SOURCE MATERIAL —
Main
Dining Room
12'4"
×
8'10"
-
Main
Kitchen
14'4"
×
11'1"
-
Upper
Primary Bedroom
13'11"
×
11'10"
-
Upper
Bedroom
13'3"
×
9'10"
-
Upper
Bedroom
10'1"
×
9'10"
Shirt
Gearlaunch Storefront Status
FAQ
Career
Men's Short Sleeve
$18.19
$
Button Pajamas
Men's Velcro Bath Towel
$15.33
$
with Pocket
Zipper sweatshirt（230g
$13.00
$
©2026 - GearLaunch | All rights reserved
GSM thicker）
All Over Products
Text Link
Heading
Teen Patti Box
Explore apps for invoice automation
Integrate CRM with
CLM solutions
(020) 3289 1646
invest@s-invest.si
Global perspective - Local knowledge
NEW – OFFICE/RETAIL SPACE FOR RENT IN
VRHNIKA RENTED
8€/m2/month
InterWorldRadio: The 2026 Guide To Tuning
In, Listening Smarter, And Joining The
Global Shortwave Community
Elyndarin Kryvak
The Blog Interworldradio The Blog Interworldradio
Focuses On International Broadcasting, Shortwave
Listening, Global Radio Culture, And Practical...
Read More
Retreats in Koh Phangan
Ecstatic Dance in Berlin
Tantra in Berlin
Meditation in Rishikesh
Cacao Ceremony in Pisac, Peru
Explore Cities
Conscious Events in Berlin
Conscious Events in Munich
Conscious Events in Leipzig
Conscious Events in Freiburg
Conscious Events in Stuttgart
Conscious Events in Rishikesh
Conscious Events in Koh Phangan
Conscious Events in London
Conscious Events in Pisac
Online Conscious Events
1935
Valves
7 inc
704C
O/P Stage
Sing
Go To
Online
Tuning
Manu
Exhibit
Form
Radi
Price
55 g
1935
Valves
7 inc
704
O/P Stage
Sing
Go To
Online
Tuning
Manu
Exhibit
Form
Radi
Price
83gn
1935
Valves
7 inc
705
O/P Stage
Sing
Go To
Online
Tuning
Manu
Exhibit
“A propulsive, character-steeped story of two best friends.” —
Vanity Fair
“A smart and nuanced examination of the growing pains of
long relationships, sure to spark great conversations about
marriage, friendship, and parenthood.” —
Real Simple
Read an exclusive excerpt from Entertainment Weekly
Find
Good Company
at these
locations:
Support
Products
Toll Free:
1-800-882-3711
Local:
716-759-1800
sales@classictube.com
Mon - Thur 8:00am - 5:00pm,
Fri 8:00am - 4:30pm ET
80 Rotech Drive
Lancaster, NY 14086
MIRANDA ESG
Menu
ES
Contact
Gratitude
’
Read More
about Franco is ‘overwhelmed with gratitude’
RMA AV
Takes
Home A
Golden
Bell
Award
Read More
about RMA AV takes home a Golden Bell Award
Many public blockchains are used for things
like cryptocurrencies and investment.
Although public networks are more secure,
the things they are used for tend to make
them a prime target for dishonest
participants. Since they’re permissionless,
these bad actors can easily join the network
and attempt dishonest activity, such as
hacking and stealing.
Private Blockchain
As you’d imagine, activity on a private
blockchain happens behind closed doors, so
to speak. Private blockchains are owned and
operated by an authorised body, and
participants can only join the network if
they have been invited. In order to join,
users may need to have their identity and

EXERCISE BRIEF —
Retype exactly, and only, the lines above from the one where "InterWorldRadio: The 2026 Guide To Tuning" occurs up to and including the one where "Conscious Events in Rishikesh" occurs.

ANSWER BOX —
InterWorldRadio: The 2026 Guide To Tuning
In, Listening Smarter, And Joining The
Global Shortwave Community
Elyndarin Kryvak
The Blog Interworldradio The Blog Interworldradio
Focuses On International Broadcasting, Shortwave
Listening, Global Radio Culture, And Practical...
Read More
Retreats in Koh Phangan
Ecstatic Dance in Berlin
Tantra in Berlin
Meditation in Rishikesh
Cacao Ceremony in Pisac, Peru
Explore Cities
Conscious Events in Berlin
Conscious Events in Munich
Conscious Events in Leipzig
Conscious Events in Freiburg
Conscious Events in Stuttgart
Conscious Events in Rishikesh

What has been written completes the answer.